[Literary Character of Men of Genius by Isaac Disraeli]@TWC D-Link bookLiterary Character of Men of Genius CHAPTER VI 4/22
It is formally testified that, from a copy of Vegetius _de Re Militari_, in the school library of St.Paul's, MARLBOROUGH imbibed his passion for a military life.
If he could not understand the text, the prints were, in such a mind, sufficient to awaken the passion for military glory.
ROUSSEAU in early youth, full of his Plutarch, while he was also devouring the trash of romances, could only conceive human nature in the colossal forms, or be affected by the infirm sensibility of an imagination mastering all his faculties; thinking like a Roman, and feeling like a Sybarite.
The same circumstance happened to CATHERINE MACAULEY, who herself has told us how she owed the bent of her character to the early reading of the Roman historians; but combining Roman admiration with English faction, she violated truth in English characters, and exaggerated romance in her Roman.

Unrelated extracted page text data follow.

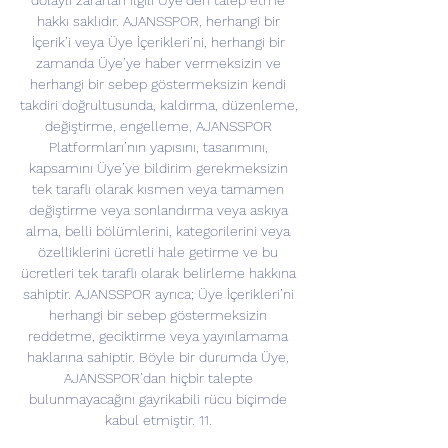
dolaylı zararları ilgili Üye’den talep etme 
hakkı saklıdır. AJANSSPOR, herhangi bir 
İçerik’i veya Üye İçerikleri’ni, herhangi bir 
zamanda Üye’ye haber vermeksizin ve 
herhangi bir sebep göstermeksizin kendi 
takdiri doğrultusunda, kaldırma, düzenleme, 
değiştirme, engelleme, AJANSSPOR 
Platformları’nın yapısını, tasarımını, 
kapsamını Üye’ye bildirim gerekmeksizin 
tek taraflı olarak kısmen veya tamamen 
değiştirme veya sonlandırma veya askıya 
alma, belli bölümlerini, kategorilerini veya 
özelliklerini ücretli hale getirme ve bu 
ücretleri tek taraflı olarak belirleme hakkına 
sahiptir. AJANSSPOR ayrıca; Üye İçerikleri’ni 
herhangi bir sebep göstermeksizin 
reddetme, geciktirme veya yayınlamama 
haklarına sahiptir. Böyle bir durumda Üye, 
AJANSSPOR’dan hiçbir talepte 
bulunmayacağını gayrikabili rücu biçimde 
kabul etmiştir. 11. 
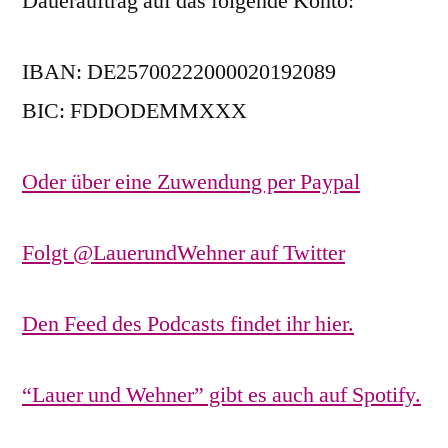
Dauerauftrag auf das folgende Konto:
IBAN: DE25700222000020192089
BIC: FDDODEMMXXX
Oder über eine Zuwendung per Paypal
Folgt @LauerundWehner auf Twitter
Den Feed des Podcasts findet ihr hier.
“Lauer und Wehner” gibt es auch auf Spotify.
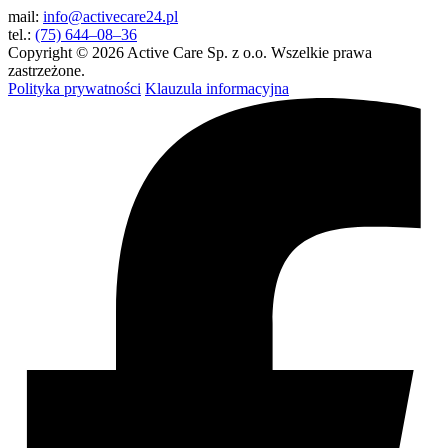
mail:
info@activecare24.pl
tel.:
(75) 644–08–36
Copyright © 2026 Active Care Sp. z o.o. Wszelkie prawa
zastrzeżone.
Polityka prywatności
Klauzula informacyjna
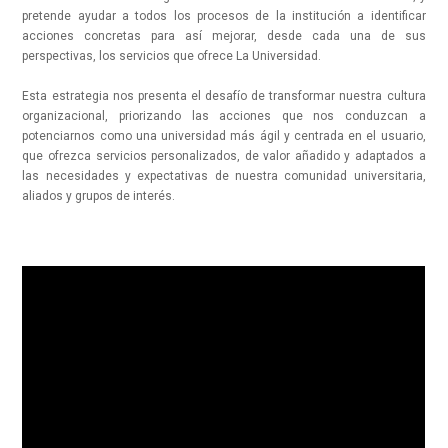
pretende ayudar a todos los procesos de la institución a identificar
acciones concretas para así mejorar, desde cada una de sus
perspectivas, los servicios que ofrece La Universidad.
Esta estrategia nos presenta el desafío de transformar nuestra cultura
organizacional, priorizando las acciones que nos conduzcan a
potenciarnos como una universidad más ágil y centrada en el usuario,
que ofrezca servicios personalizados, de valor añadido y adaptados a
las necesidades y expectativas de nuestra comunidad universitaria,
aliados y grupos de interés.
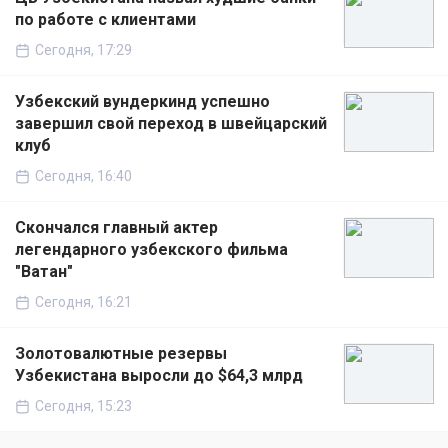
по работе с клиентами
Сегодня, 17:29
Узбекский вундеркинд успешно
завершил свой переход в швейцарский
клуб
Сегодня, 16:40
Скончался главный актер
легендарного узбекского фильма
"Ватан"
Сегодня, 16:21
Золотовалютные резервы
Узбекистана выросли до $64,3 млрд
Сегодня, 15:23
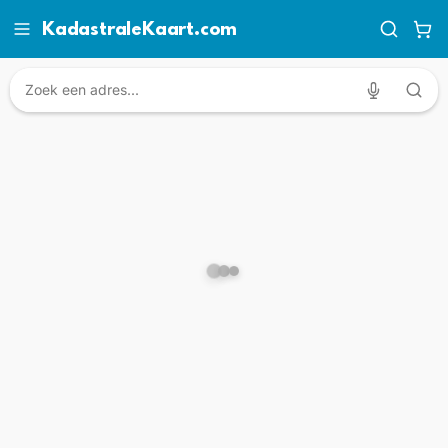
KadastraleKaart.com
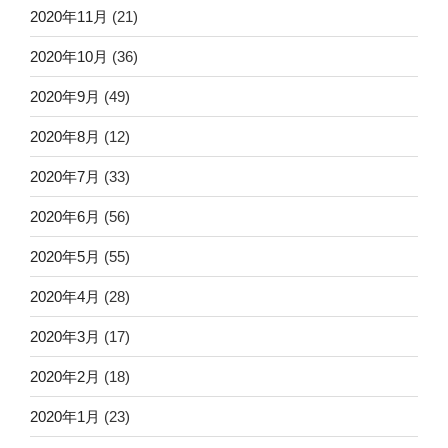
2020年11月
(21)
2020年10月
(36)
2020年9月
(49)
2020年8月
(12)
2020年7月
(33)
2020年6月
(56)
2020年5月
(55)
2020年4月
(28)
2020年3月
(17)
2020年2月
(18)
2020年1月
(23)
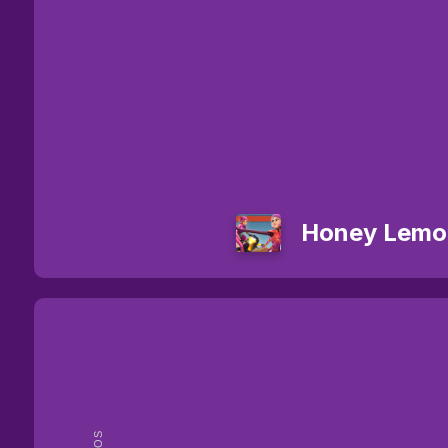
Honey Lemo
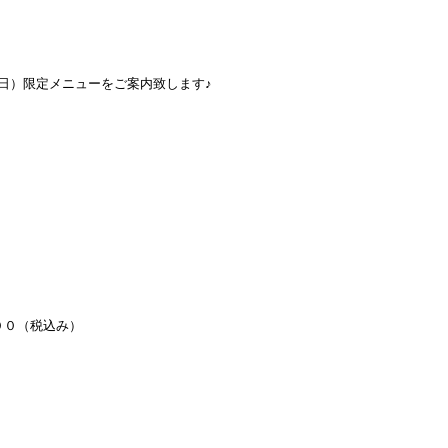
０（日）限定メニューをご案内致します♪
００（税込み）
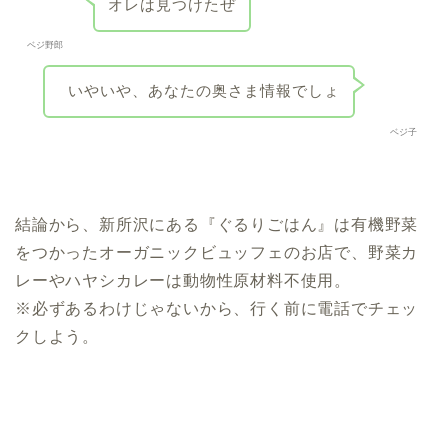
オレは見つけたぜ
ベジ野郎
いやいや、あなたの奥さま情報でしょ
ベジ子
結論から、新所沢にある『ぐるりごはん』は有機野菜
をつかったオーガニックビュッフェのお店で、野菜カ
レーやハヤシカレーは動物性原材料不使用。
※必ずあるわけじゃないから、行く前に電話でチェッ
クしよう。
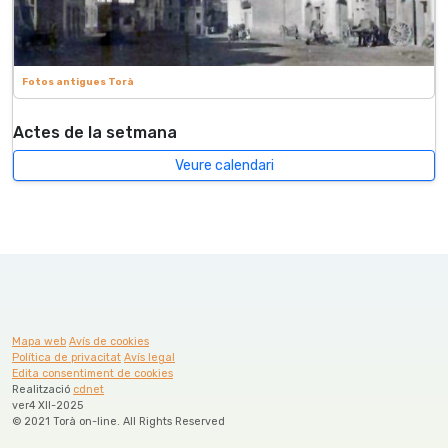
Fotos antigues Torà
Actes de la setmana
Veure calendari
Mapa web
Avís de cookies
Política de privacitat
Avís legal
Edita consentiment de cookies
Realització
cdnet
ver4 XII-2025
© 2021 Torà on-line. All Rights Reserved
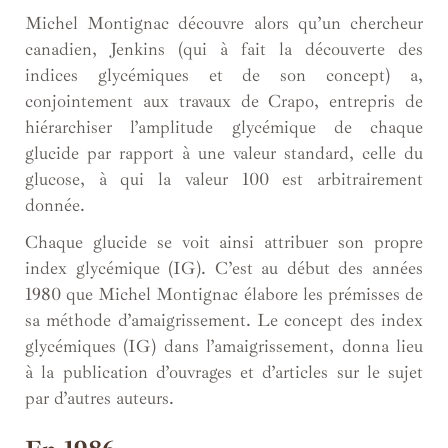
Michel Montignac découvre alors qu’un chercheur
canadien, Jenkins (qui à fait la découverte des
indices glycémiques et de son concept) a,
conjointement aux travaux de Crapo, entrepris de
hiérarchiser l’amplitude glycémique de chaque
glucide par rapport à une valeur standard, celle du
glucose, à qui la valeur 100 est arbitrairement
donnée.
Chaque glucide se voit ainsi attribuer son propre
index glycémique (IG). C’est au début des années
1980 que Michel Montignac élabore les prémisses de
sa méthode d’amaigrissement. Le concept des index
glycémiques (IG) dans l’amaigrissement, donna lieu
à la publication d’ouvrages et d’articles sur le sujet
par d’autres auteurs.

But the permanent effect of a solitary bias in the youth of genius, impelling the whole current of his after-life, is strikingly displayed in the remarkable character of Archdeacon BLACKBURNE, the author of the famous "Confessional," and the curious "Memoirs of Hollis," written with such a republican fierceness. I had long considered the character of our archdeacon as a _lusus politicus et theologicus_.